> _Task instructions_
Line by line, please look for the word "sync" in the following records, then copy each line you find it in.

(Document understanding data)
————————

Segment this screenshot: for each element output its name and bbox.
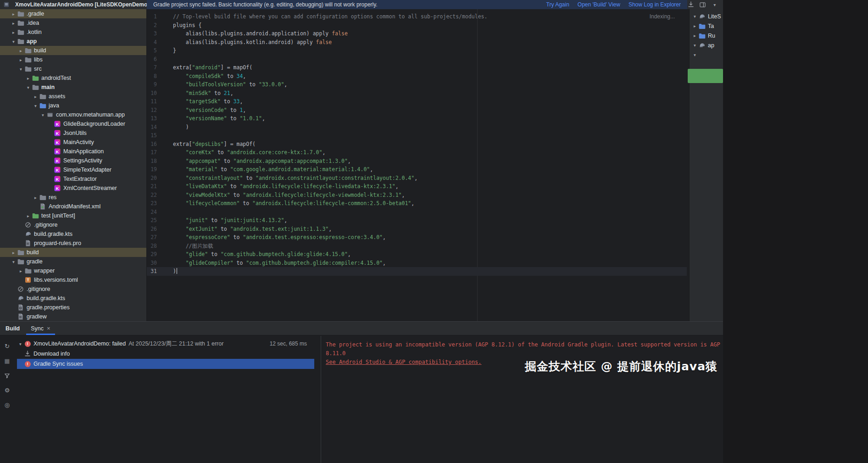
- project-tree-item-build-gradle-kts[interactable]: build.gradle.kts: [0, 294, 146, 303]
- project-tree-item-libs-versions-toml[interactable]: Tlibs.versions.toml: [0, 275, 146, 284]
- chevron-right-icon[interactable]: ▸: [32, 94, 39, 99]
- project-tree-item-build[interactable]: ▸build: [0, 248, 146, 257]
- build-tree-item-download-info[interactable]: Download info: [17, 349, 321, 359]
- project-tree-item-gitignore[interactable]: .gitignore: [0, 220, 146, 229]
- chevron-right-icon[interactable]: ▸: [25, 213, 32, 218]
- chevron-right-icon[interactable]: ▸: [32, 195, 39, 200]
- chevron-right-icon[interactable]: ▸: [25, 76, 32, 81]
- project-tree-item-glidebackgroundloader[interactable]: KGlideBackgroundLoader: [0, 119, 146, 128]
- build-tree-item-gradle-sync-issues[interactable]: !Gradle Sync issues: [17, 359, 314, 369]
- project-tree-item-test-unittest[interactable]: ▸test [unitTest]: [0, 211, 146, 220]
- chevron-down-icon[interactable]: ▾: [17, 341, 24, 346]
- project-tree-item-gradle[interactable]: ▸.gradle: [0, 9, 146, 18]
- project-tree-item-res[interactable]: ▸res: [0, 193, 146, 202]
- gradle-panel-item-lites[interactable]: ▾LiteS: [690, 11, 723, 21]
- code-line-11[interactable]: 11 "targetSdk" to 33,: [147, 97, 687, 106]
- code-line-16[interactable]: 16extra["depsLibs"] = mapOf(: [147, 140, 687, 149]
- code-line-22[interactable]: 22 "viewModelKtx" to "androidx.lifecycle…: [147, 191, 687, 200]
- code-line-19[interactable]: 19 "material" to "com.google.android.mat…: [147, 165, 687, 174]
- code-line-1[interactable]: 1// Top-level build file where you can a…: [147, 12, 687, 21]
- code-line-23[interactable]: 23 "lifecycleCommon" to "androidx.lifecy…: [147, 199, 687, 208]
- project-tree-item-gitignore[interactable]: .gitignore: [0, 284, 146, 294]
- code-line-8[interactable]: 8 "compileSdk" to 34,: [147, 72, 687, 81]
- project-tree-item-gradle[interactable]: ▾gradle: [0, 257, 146, 266]
- rerun-button[interactable]: ↻: [3, 341, 12, 351]
- tab-sync[interactable]: Sync ×: [26, 322, 55, 335]
- code-line-13[interactable]: 13 "versionName" to "1.0.1",: [147, 114, 687, 123]
- code-line-18[interactable]: 18 "appcompat" to "androidx.appcompat:ap…: [147, 157, 687, 166]
- chevron-right-icon[interactable]: ▸: [17, 57, 24, 62]
- chevron-down-icon[interactable]: ▾: [17, 67, 24, 72]
- project-tree-item-mainapplication[interactable]: KMainApplication: [0, 147, 146, 156]
- code-line-21[interactable]: 21 "liveDataKtx" to "androidx.lifecycle:…: [147, 182, 687, 191]
- chevron-down-icon[interactable]: ▾: [711, 0, 718, 9]
- download-icon[interactable]: [687, 0, 695, 9]
- code-line-30[interactable]: 30 "glideCompiler" to "com.github.bumpte…: [147, 259, 687, 268]
- chevron-right-icon[interactable]: ▸: [10, 11, 17, 17]
- code-line-17[interactable]: 17 "coreKtx" to "androidx.core:core-ktx:…: [147, 148, 687, 157]
- chevron-down-icon[interactable]: ▾: [10, 259, 17, 264]
- code-line-5[interactable]: 5}: [147, 46, 687, 55]
- chevron-down-icon[interactable]: ▾: [691, 43, 698, 48]
- code-line-31[interactable]: 31): [147, 267, 687, 276]
- project-tree-item-gradle-properties[interactable]: gradle.properties: [0, 303, 146, 312]
- settings-button[interactable]: ⚙: [3, 385, 12, 395]
- project-tree-item-build-gradle-kts[interactable]: build.gradle.kts: [0, 229, 146, 239]
- code-line-3[interactable]: 3 alias(libs.plugins.android.application…: [147, 29, 687, 38]
- project-tree-item-libs[interactable]: ▸libs: [0, 55, 146, 64]
- chevron-down-icon[interactable]: ▾: [32, 103, 39, 108]
- project-tree-item-mainactivity[interactable]: KMainActivity: [0, 138, 146, 147]
- code-line-7[interactable]: 7extra["android"] = mapOf(: [147, 63, 687, 72]
- code-line-25[interactable]: 25 "junit" to "junit:junit:4.13.2",: [147, 216, 687, 225]
- project-tree-item-androidtest[interactable]: ▸androidTest: [0, 73, 146, 83]
- code-line-27[interactable]: 27 "espressoCore" to "androidx.test.espr…: [147, 233, 687, 242]
- code-line-9[interactable]: 9 "buildToolsVersion" to "33.0.0",: [147, 80, 687, 89]
- code-line-14[interactable]: 14 ): [147, 123, 687, 132]
- gradle-panel-item-ap[interactable]: ▾ap: [690, 40, 723, 50]
- code-line-10[interactable]: 10 "minSdk" to 21,: [147, 89, 687, 98]
- project-tree-item-main[interactable]: ▾main: [0, 83, 146, 92]
- stop-button[interactable]: ■: [3, 356, 12, 365]
- project-tree-item-src[interactable]: ▾src: [0, 64, 146, 73]
- code-line-6[interactable]: 6: [147, 55, 687, 64]
- code-line-20[interactable]: 20 "constraintlayout" to "androidx.const…: [147, 174, 687, 183]
- target-button[interactable]: ◎: [3, 400, 12, 409]
- open-build-view-link[interactable]: Open 'Build' View: [578, 1, 620, 8]
- code-line-15[interactable]: 15: [147, 131, 687, 140]
- chevron-right-icon[interactable]: ▸: [10, 21, 17, 26]
- project-tree-item-textextractor[interactable]: KTextExtractor: [0, 174, 146, 184]
- chevron-right-icon[interactable]: ▸: [10, 250, 17, 255]
- chevron-down-icon[interactable]: ▾: [39, 112, 46, 117]
- gradle-panel-item-ru[interactable]: ▸Ru: [690, 31, 723, 40]
- close-tab-icon[interactable]: ×: [47, 325, 50, 332]
- project-tree-item-assets[interactable]: ▸assets: [0, 92, 146, 101]
- project-tree-item-app[interactable]: ▾app: [0, 37, 146, 46]
- build-tree-item-xmovliteavatarandroiddemo-failed[interactable]: ▾!XmovLiteAvatarAndroidDemo: failedAt 20…: [17, 339, 321, 349]
- project-tree-item-wrapper[interactable]: ▸wrapper: [0, 266, 146, 275]
- project-tree-item-settingsactivity[interactable]: KSettingsActivity: [0, 156, 146, 165]
- window-layout-icon[interactable]: [699, 0, 707, 9]
- project-tree-item-gradlew[interactable]: gradlew: [0, 312, 146, 321]
- gradle-panel-item-ta[interactable]: ▸Ta: [690, 21, 723, 31]
- chevron-right-icon[interactable]: ▸: [691, 23, 698, 28]
- filter-button[interactable]: [3, 371, 12, 380]
- project-tree-item-jsonutils[interactable]: KJsonUtils: [0, 128, 146, 138]
- code-line-28[interactable]: 28 //图片加载: [147, 242, 687, 251]
- chevron-right-icon[interactable]: ▸: [17, 48, 24, 53]
- code-line-12[interactable]: 12 "versionCode" to 1,: [147, 106, 687, 115]
- project-tree-item-java[interactable]: ▾java: [0, 101, 146, 110]
- project-tree-item-build[interactable]: ▸build: [0, 46, 146, 55]
- project-tree-item-xmlcontentstreamer[interactable]: KXmlContentStreamer: [0, 184, 146, 193]
- chevron-down-icon[interactable]: ▾: [10, 39, 17, 44]
- project-tree-item-androidmanifest-xml[interactable]: AndroidManifest.xml: [0, 202, 146, 211]
- gradle-panel-item-item[interactable]: ▾: [690, 50, 723, 60]
- code-line-4[interactable]: 4 alias(libs.plugins.kotlin.android) app…: [147, 38, 687, 47]
- chevron-right-icon[interactable]: ▸: [10, 30, 17, 35]
- code-line-2[interactable]: 2plugins {: [147, 21, 687, 30]
- chevron-down-icon[interactable]: ▾: [25, 85, 32, 90]
- code-line-24[interactable]: 24: [147, 208, 687, 217]
- project-tree-item-simpletextadapter[interactable]: KSimpleTextAdapter: [0, 165, 146, 174]
- chevron-down-icon[interactable]: ▾: [691, 14, 698, 19]
- code-line-29[interactable]: 29 "glide" to "com.github.bumptech.glide…: [147, 250, 687, 259]
- try-again-link[interactable]: Try Again: [546, 1, 569, 8]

————————

> _Response to this exercise_
- build-tree-item-gradle-sync-issues[interactable]: !Gradle Sync issues: [17, 359, 314, 369]
- tab-sync[interactable]: Sync ×: [26, 322, 55, 335]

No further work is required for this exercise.